## ASSIGNMENT
Search the records for the word "della" and copy each line in which it appears.

::: GIVEN DATA

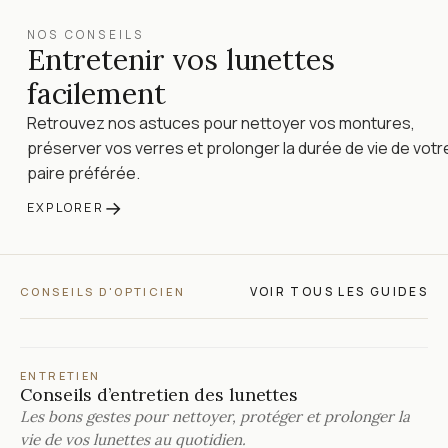
NOS CONSEILS
Entretenir vos lunettes
facilement
Retrouvez nos astuces pour nettoyer vos montures,
préserver vos verres et prolonger la durée de vie de votr
paire préférée.
→
EXPLORER
VOIR TOUS LES GUIDES
CONSEILS D'OPTICIEN
ENTRETIEN
Conseils d’entretien des lunettes
Les bons gestes pour nettoyer, protéger et prolonger la
vie de vos lunettes au quotidien.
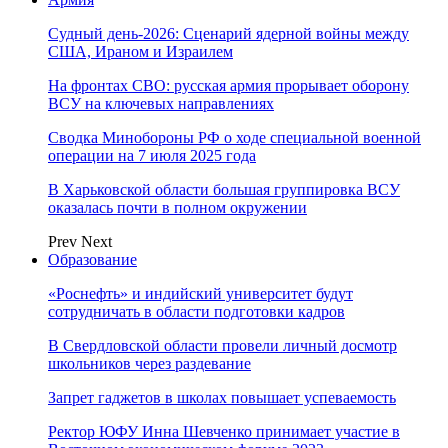
Судный день-2026: Сценарий ядерной войны между
США, Ираном и Израилем
На фронтах СВО: русская армия прорывает оборону
ВСУ на ключевых направлениях
Сводка Минобороны РФ о ходе специальной военной
операции на 7 июля 2025 года
В Харьковской области большая группировка ВСУ
оказалась почти в полном окружении
Prev
Next
Образование
«Роснефть» и индийский университет будут
сотрудничать в области подготовки кадров
В Свердловской области провели личный досмотр
школьников через раздевание
Запрет гаджетов в школах повышает успеваемость
Ректор ЮФУ Инна Шевченко принимает участие в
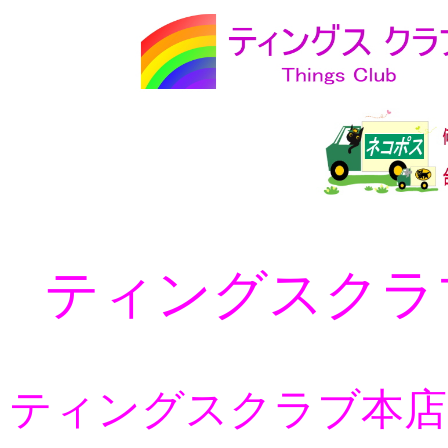
ティングスクラ
ティングスクラブ本店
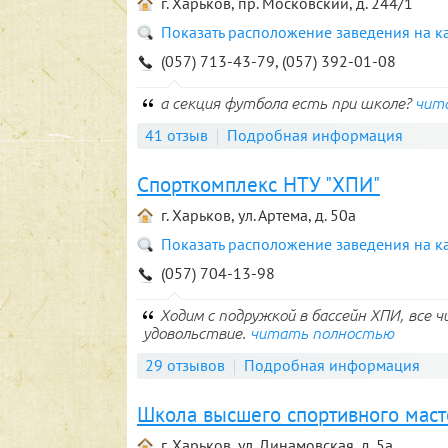
г. Харьков, пр. Московский, д. 244/1
Показать расположение заведения на к
(057) 713-43-79, (057) 392-01-08
а секция футбола есть при школе?
чит
41 отзыв
Подробная информация
Спорткомплекс НТУ "ХПИ"
г. Харьков, ул. Артема, д. 50а
Показать расположение заведения на к
(057) 704-13-98
Ходим с подружкой в бассейн ХПИ, все ч
удовольствие.
читать полностью
29 отзывов
Подробная информация
Школа высшего спортивного маст
г. Харьков, ул. Динамовская, д. 5а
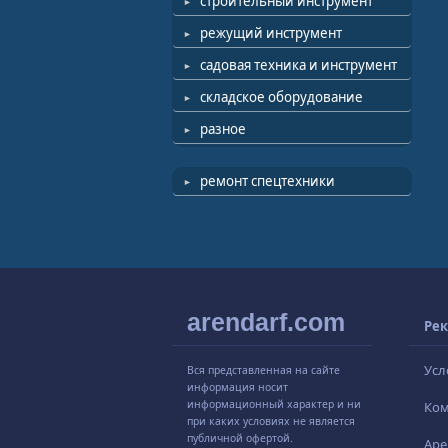
строительный инструмент
режущий инструмент
садовая техника и инструмент
складское оборудование
разное
ремонт спецтехники
arendarf.com
Рек
Усл
Вся представленная на сайте
информация носит
информационный характер и ни
Ко
при каких условиях не является
публичной офертой.
Аре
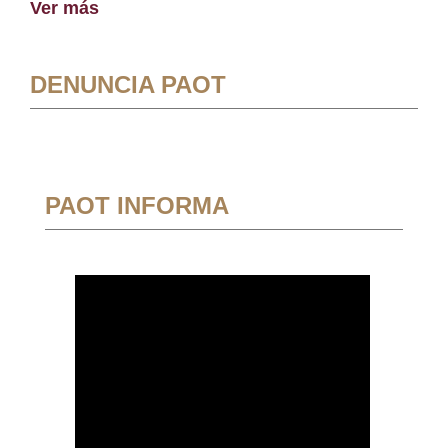
Ver más
DENUNCIA PAOT
PAOT INFORMA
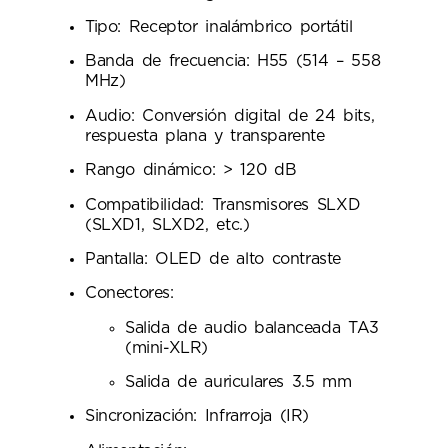
Tipo: Receptor inalámbrico portátil
Banda de frecuencia: H55 (514 – 558
MHz)
Audio: Conversión digital de 24 bits,
respuesta plana y transparente
Rango dinámico: > 120 dB
Compatibilidad: Transmisores SLXD
(SLXD1, SLXD2, etc.)
Pantalla: OLED de alto contraste
Conectores:
Salida de audio balanceada TA3
(mini-XLR)
Salida de auriculares 3.5 mm
Sincronización: Infrarroja (IR)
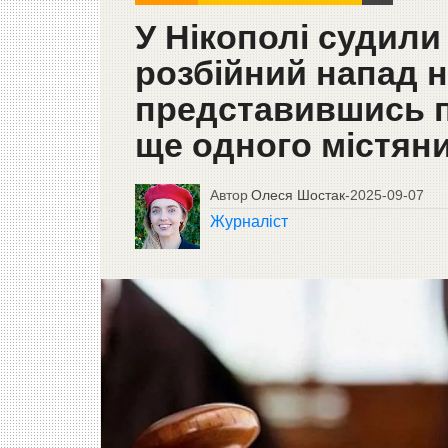
У Нікополі судили
розбійний напад на
представившись п
ще одного містян
Автор
Олеся Шостак
-
2025-09-07
Журналіст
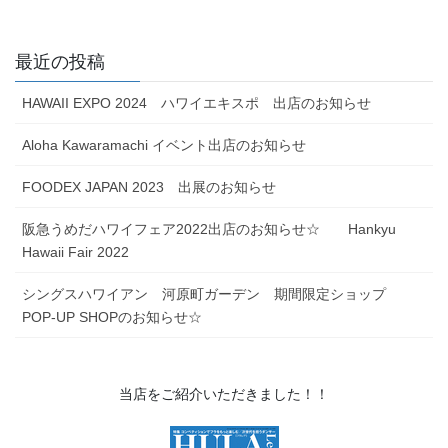
最近の投稿
HAWAII EXPO 2024 ハワイエキスポ 出店のお知らせ
Aloha Kawaramachi イベント出店のお知らせ
FOODEX JAPAN 2023 出展のお知らせ
阪急うめだハワイフェア2022出店のお知らせ☆ Hankyu
Hawaii Fair 2022
シングスハワイアン 河原町ガーデン 期間限定ショップ
POP-UP SHOPのお知らせ☆
当店をご紹介いただきました！！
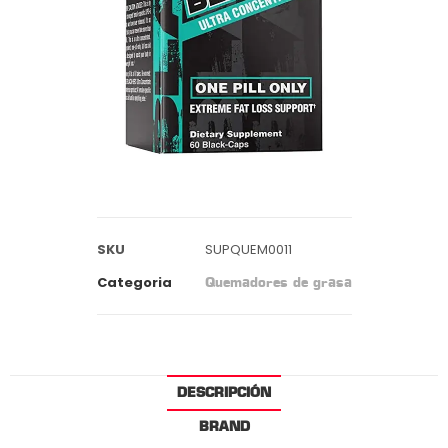
SKU
SUPQUEM0011
Categoria
Quemadores de grasa
DESCRIPCIÓN
BRAND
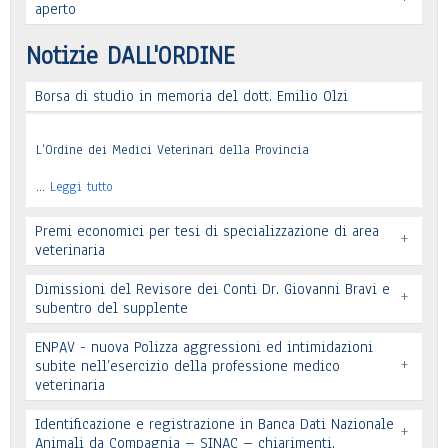
Leggi tutto
aperto
Leggi tutto
Notizie DALL'ORDINE
Borsa di studio in memoria del dott. Emilio Olzi
Leggi tutto
L’Ordine dei Medici Veterinari della Provincia
…
Leggi tutto
Premi economici per tesi di specializzazione di area
+
veterinaria
Dimissioni del Revisore dei Conti Dr. Giovanni Bravi e
+
subentro del supplente
ENPAV - nuova Polizza aggressioni ed intimidazioni
+
subite nell’esercizio della professione medico
veterinaria
Leggi tutto
Leggi tutto
Identificazione e registrazione in Banca Dati Nazionale
+
In allegato si pubblica lettera pervenuta
Animali da Compagnia – SINAC – chiarimenti.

::::::

## SOLUTION TO THIS PROBLEM
L’Ordine dei Medici Veterinari della Provincia
subite nell’esercizio della professione medico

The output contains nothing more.